▶ _THE PROBLEM_
Identify each line below containing the string "tejszínes" and copy it.

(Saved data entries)
--- START ---
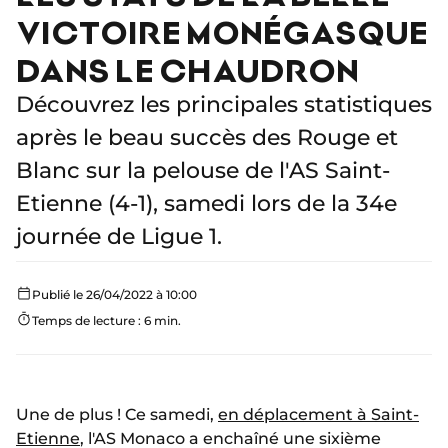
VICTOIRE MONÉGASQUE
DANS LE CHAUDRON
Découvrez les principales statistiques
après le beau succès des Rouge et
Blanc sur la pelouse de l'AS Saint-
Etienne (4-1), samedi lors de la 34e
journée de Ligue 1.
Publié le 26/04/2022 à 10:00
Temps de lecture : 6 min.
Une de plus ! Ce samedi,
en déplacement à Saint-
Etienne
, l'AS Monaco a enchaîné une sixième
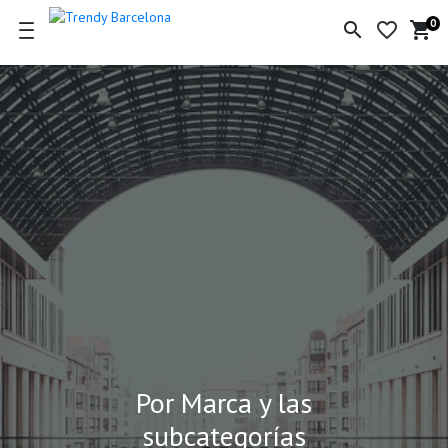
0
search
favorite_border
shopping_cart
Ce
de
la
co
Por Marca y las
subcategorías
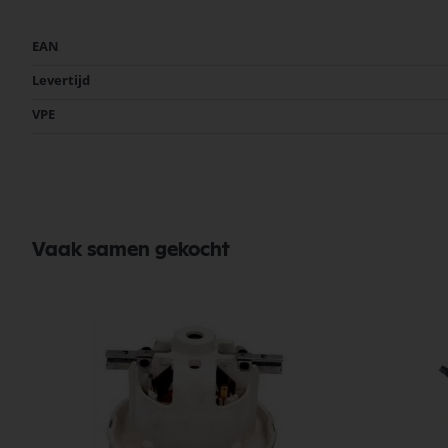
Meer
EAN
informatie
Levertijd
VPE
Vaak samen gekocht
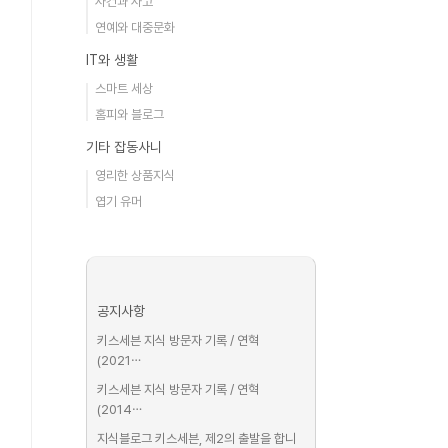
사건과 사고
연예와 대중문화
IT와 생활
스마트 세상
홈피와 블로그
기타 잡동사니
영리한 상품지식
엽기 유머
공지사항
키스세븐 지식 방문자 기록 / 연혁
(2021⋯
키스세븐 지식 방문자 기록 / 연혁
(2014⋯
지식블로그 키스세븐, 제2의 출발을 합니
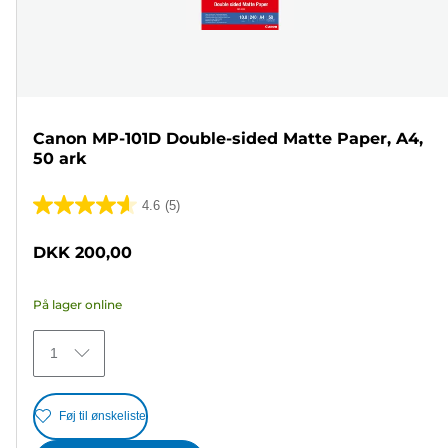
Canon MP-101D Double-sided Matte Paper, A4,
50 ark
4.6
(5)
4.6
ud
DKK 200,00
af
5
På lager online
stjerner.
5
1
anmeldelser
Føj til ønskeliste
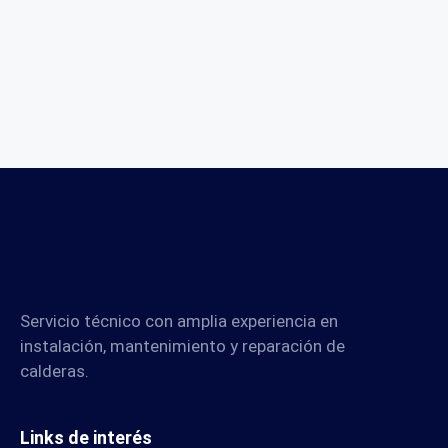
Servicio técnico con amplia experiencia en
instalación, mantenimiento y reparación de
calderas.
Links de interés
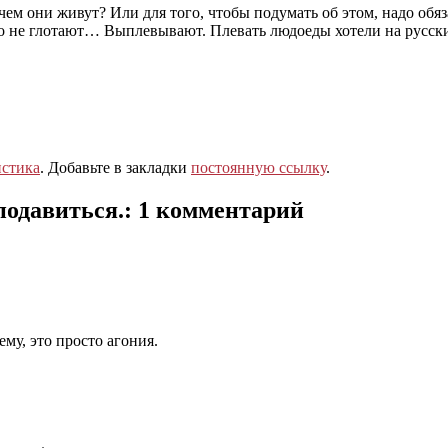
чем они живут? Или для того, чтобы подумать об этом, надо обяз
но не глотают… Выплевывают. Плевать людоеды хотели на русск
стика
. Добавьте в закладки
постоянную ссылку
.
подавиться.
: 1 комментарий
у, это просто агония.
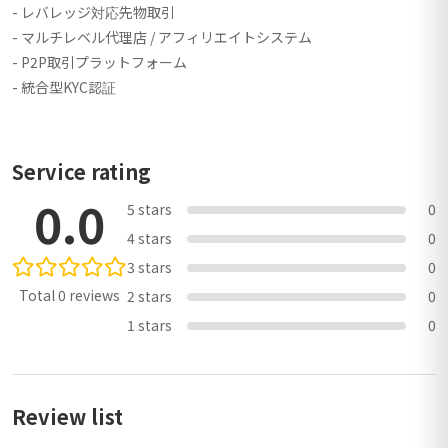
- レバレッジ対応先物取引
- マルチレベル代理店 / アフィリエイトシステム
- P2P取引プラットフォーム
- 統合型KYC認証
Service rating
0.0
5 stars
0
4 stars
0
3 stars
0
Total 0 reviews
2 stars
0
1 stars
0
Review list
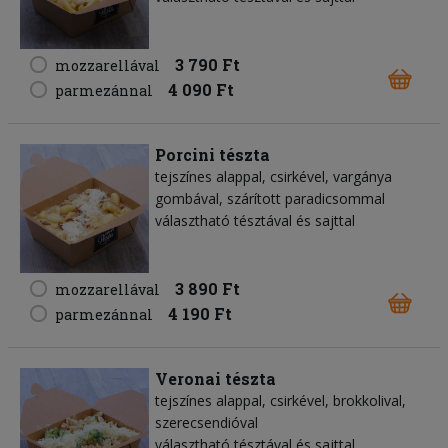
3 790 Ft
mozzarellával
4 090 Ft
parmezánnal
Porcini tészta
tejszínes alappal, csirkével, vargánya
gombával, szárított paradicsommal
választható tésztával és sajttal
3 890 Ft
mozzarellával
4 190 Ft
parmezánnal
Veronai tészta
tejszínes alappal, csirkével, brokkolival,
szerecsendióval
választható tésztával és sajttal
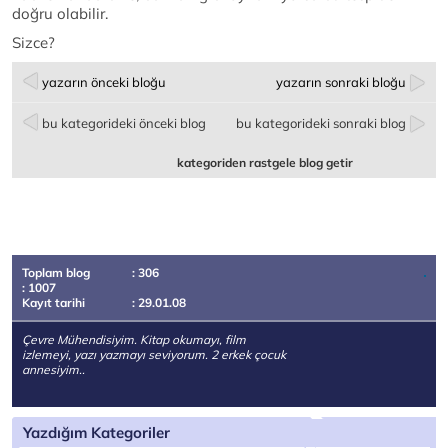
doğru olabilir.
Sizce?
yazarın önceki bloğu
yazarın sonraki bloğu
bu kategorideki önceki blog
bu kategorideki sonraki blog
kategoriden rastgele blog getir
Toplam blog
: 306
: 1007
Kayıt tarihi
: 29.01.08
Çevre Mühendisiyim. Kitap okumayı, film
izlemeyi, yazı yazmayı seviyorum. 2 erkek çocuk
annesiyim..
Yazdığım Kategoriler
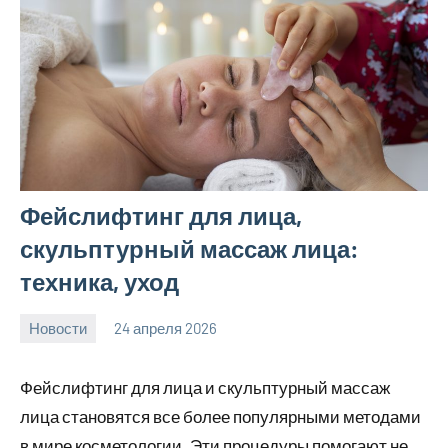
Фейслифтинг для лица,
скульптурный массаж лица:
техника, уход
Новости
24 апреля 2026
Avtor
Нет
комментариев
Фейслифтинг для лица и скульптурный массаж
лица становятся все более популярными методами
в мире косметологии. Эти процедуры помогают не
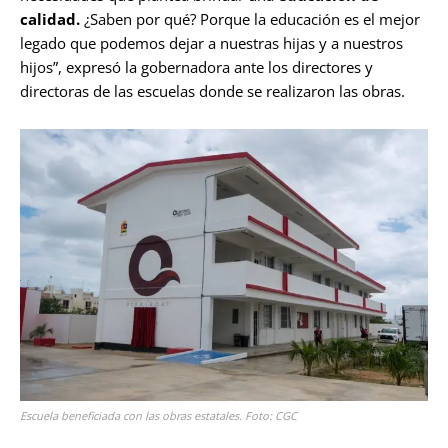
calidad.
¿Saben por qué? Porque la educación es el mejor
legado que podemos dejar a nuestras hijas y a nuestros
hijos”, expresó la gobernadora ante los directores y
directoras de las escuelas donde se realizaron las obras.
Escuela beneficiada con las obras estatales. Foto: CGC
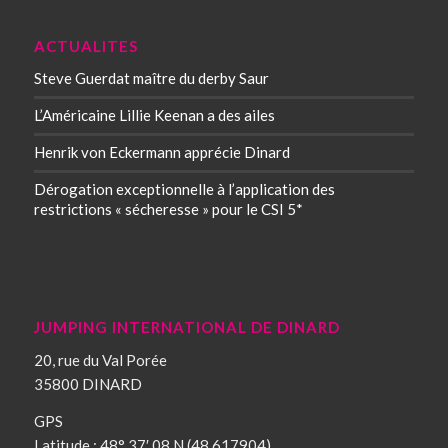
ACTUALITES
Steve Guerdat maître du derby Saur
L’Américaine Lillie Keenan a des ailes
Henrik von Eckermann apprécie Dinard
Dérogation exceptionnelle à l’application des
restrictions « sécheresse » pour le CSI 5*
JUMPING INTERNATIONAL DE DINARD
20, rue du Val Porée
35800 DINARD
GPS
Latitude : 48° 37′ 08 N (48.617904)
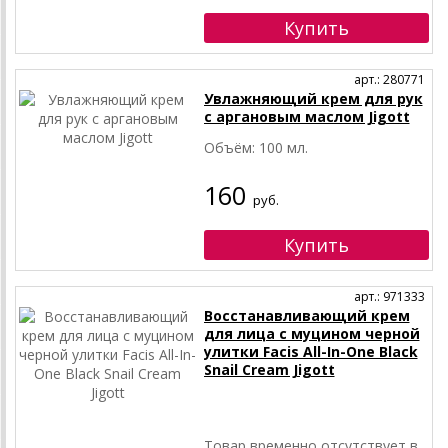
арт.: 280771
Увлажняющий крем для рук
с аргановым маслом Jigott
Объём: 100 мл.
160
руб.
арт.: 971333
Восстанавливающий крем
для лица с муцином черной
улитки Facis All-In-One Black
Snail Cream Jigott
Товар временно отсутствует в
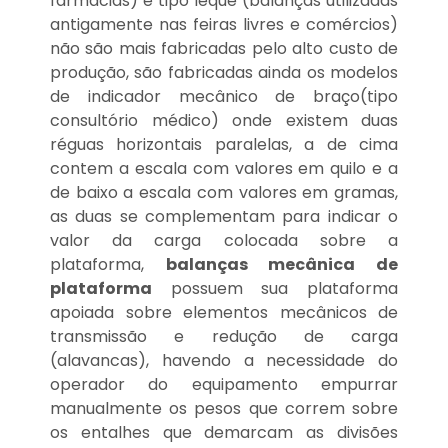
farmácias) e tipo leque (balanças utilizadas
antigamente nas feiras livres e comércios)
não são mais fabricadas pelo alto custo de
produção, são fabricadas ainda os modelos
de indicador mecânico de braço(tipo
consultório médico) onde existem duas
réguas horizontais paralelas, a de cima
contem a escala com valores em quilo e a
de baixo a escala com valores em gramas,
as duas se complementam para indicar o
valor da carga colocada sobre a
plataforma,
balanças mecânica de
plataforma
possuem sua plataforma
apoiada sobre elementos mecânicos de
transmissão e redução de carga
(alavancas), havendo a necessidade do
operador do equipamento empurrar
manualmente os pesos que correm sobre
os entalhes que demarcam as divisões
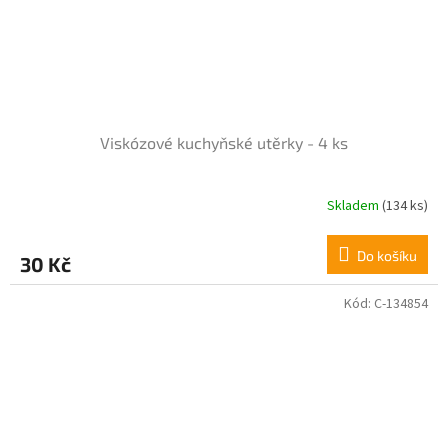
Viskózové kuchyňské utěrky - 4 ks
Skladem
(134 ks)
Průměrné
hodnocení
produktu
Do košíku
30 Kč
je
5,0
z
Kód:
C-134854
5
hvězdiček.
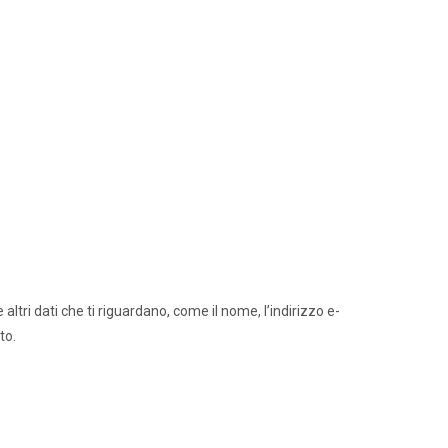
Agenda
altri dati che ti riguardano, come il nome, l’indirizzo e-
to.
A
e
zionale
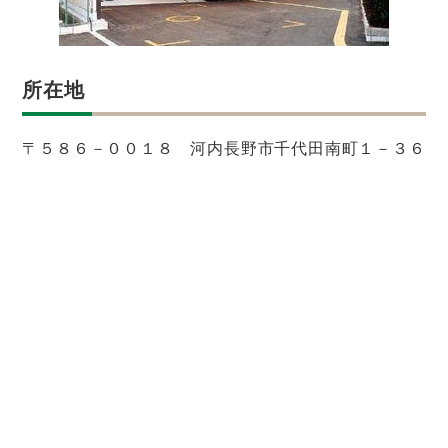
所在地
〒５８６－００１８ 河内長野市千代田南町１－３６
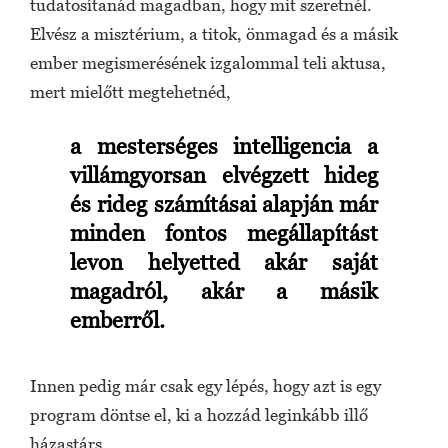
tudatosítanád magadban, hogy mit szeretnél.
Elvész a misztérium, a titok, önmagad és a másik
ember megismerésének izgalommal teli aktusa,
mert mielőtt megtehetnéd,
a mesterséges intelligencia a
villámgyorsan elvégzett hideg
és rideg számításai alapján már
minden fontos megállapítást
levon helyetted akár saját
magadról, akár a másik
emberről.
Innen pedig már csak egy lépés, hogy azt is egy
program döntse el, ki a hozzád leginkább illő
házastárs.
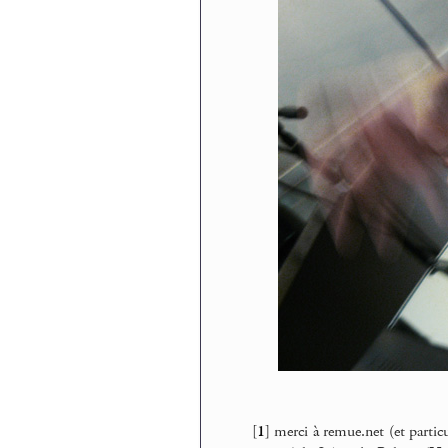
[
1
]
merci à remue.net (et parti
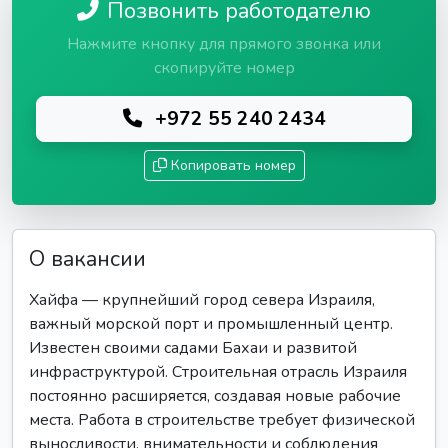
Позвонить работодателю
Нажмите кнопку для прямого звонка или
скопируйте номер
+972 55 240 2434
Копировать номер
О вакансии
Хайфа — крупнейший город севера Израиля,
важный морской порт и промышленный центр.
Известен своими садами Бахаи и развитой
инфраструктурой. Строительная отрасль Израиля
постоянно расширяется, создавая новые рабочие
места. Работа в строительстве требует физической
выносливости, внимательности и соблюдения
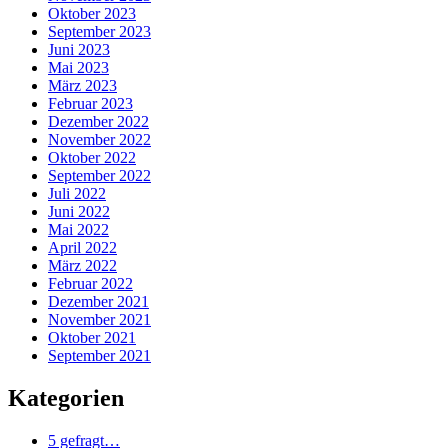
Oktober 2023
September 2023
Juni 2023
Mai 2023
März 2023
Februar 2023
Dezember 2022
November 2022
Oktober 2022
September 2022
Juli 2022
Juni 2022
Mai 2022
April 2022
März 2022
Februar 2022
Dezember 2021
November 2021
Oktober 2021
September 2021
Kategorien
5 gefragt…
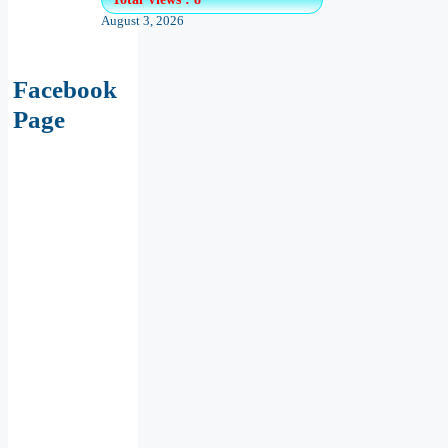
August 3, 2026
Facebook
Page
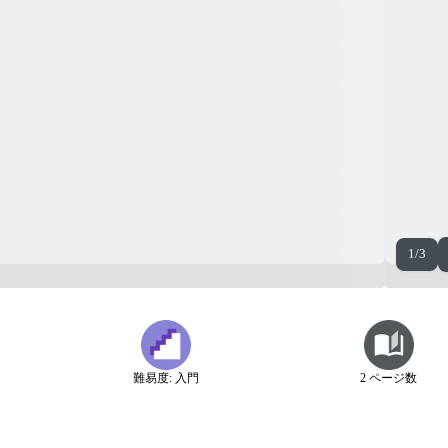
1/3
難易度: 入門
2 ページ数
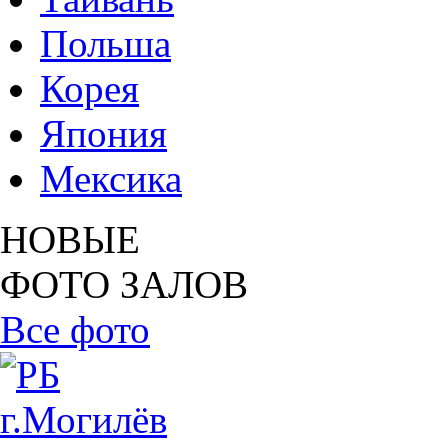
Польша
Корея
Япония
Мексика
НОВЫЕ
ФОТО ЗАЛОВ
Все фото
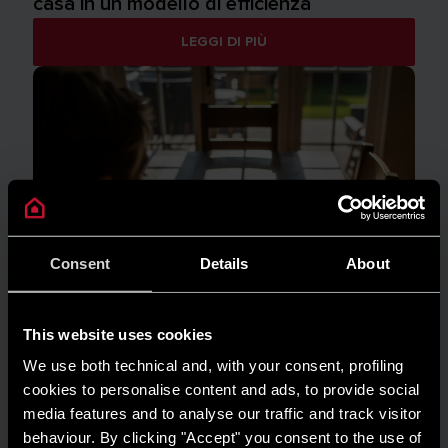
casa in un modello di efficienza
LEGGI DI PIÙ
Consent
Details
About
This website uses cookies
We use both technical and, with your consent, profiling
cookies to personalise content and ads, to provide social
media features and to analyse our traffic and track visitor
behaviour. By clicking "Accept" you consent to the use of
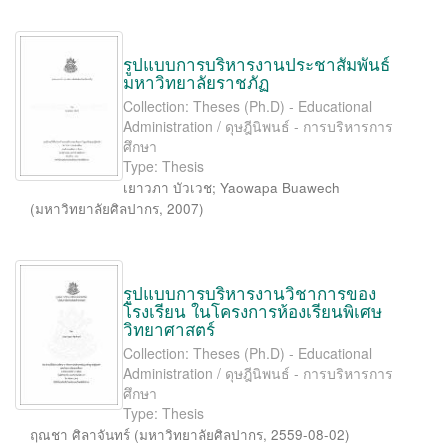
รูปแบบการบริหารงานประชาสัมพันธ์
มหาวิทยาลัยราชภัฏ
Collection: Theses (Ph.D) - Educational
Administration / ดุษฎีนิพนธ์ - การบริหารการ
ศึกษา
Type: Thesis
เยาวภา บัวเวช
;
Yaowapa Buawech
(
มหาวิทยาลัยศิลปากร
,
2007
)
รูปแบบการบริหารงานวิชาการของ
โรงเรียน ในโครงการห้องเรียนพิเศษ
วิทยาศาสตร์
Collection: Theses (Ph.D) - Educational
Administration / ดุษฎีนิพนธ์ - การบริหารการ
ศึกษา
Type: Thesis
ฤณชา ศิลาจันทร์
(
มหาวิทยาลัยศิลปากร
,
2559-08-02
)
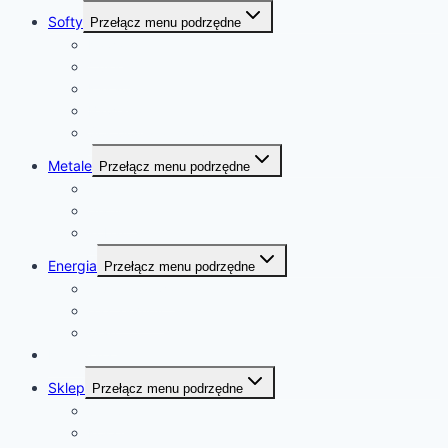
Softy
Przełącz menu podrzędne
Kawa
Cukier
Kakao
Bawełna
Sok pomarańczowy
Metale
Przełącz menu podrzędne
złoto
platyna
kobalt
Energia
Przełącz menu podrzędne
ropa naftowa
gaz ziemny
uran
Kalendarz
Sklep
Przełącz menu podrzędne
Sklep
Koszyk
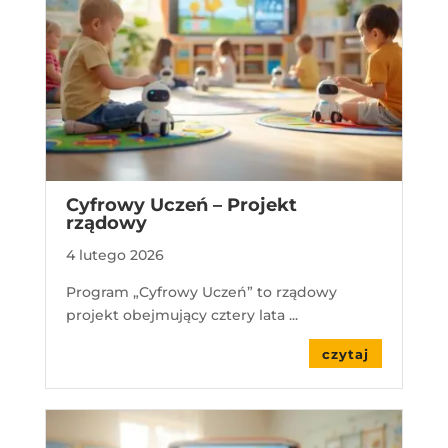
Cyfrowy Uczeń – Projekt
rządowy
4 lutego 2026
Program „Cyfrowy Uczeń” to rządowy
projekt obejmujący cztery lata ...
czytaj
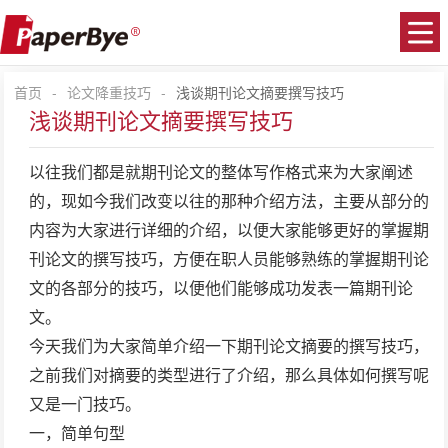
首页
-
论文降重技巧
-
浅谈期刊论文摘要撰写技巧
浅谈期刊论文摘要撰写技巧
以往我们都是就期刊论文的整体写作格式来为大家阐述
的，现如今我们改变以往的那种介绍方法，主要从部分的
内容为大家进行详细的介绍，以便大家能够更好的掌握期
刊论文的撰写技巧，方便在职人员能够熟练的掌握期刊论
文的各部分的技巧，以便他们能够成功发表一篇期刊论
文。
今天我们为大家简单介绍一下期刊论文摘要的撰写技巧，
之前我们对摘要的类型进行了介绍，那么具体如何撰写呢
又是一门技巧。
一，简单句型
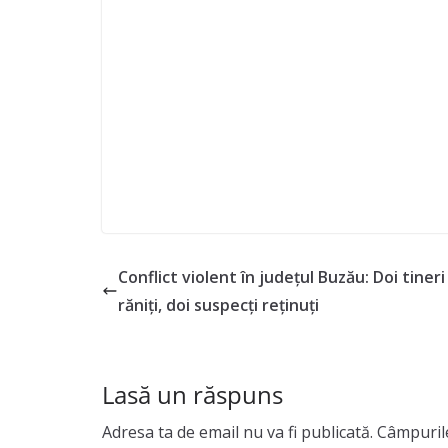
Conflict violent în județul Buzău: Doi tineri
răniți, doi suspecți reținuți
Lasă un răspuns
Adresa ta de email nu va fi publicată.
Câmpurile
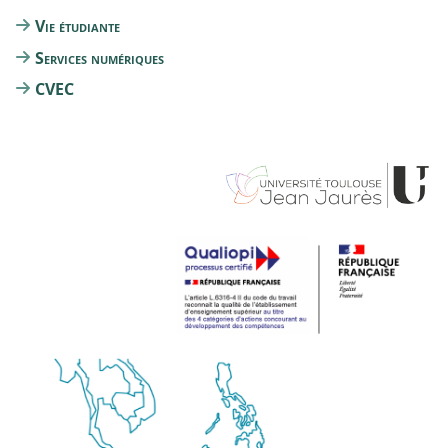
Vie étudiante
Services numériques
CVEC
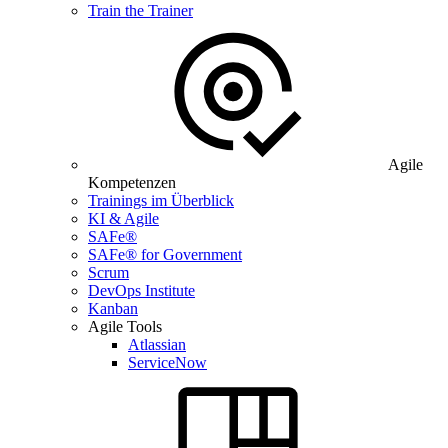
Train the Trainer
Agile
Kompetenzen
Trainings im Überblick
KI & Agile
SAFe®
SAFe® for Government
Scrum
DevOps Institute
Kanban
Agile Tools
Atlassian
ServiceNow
--- END ---
▶ _WRITTEN ANSWER_
tejszínes alappal, csirkével, vargánya
tejszínes alappal, csirkével, brokkolival,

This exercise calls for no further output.